▸ What the exercise asks
Your task is to find every line of the data that holds the string "doesn" and copy it.

▸ Provided entries
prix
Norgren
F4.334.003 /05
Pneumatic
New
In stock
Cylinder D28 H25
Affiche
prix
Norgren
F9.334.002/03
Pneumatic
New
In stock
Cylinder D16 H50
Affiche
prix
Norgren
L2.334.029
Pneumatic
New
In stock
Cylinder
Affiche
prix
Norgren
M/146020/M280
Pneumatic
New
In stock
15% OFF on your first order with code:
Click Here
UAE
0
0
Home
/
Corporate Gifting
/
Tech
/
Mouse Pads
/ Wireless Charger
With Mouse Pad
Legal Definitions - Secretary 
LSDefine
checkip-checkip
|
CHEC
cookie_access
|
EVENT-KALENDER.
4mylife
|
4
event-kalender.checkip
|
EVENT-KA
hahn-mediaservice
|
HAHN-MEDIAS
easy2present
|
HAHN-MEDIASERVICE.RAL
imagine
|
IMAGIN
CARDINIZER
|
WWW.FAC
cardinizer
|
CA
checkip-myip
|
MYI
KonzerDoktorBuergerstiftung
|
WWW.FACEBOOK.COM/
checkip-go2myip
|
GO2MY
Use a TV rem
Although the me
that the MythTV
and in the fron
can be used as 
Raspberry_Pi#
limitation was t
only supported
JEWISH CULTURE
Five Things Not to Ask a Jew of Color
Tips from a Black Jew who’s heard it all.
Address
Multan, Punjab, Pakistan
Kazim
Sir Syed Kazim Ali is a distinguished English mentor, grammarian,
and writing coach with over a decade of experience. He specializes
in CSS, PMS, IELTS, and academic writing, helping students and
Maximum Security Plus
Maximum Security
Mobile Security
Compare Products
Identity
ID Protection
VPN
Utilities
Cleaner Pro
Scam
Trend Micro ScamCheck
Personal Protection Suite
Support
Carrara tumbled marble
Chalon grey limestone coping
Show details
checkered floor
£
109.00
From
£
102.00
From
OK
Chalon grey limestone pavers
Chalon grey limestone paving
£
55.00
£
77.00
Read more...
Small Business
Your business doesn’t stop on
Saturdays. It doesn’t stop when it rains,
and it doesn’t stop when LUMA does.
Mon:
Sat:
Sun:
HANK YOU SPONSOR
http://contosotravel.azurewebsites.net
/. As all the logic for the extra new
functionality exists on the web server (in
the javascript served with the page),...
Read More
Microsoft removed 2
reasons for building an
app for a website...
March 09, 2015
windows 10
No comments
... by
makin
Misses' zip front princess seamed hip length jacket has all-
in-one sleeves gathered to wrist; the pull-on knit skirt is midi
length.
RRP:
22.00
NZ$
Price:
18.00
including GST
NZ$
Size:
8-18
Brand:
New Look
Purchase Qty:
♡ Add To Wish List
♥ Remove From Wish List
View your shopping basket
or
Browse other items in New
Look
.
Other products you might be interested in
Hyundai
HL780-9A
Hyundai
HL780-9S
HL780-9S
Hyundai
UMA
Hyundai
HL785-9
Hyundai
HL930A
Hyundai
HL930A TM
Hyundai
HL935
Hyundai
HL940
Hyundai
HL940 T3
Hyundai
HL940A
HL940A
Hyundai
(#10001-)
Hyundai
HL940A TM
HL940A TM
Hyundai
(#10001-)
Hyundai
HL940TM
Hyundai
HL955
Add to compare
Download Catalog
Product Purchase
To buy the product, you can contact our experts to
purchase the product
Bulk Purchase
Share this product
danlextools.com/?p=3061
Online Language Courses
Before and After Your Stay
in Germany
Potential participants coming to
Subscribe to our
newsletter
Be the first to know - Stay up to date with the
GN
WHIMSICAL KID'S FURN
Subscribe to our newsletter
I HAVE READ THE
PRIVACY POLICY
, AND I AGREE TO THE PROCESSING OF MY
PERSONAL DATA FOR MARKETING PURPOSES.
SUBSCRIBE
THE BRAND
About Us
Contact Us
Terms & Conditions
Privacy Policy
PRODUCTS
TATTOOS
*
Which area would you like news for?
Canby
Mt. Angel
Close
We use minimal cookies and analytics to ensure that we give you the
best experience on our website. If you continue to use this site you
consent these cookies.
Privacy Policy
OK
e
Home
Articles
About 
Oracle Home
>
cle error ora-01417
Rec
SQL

▸ Response area
Your business doesn’t stop on
Saturdays. It doesn’t stop when it rains,
and it doesn’t stop when LUMA does.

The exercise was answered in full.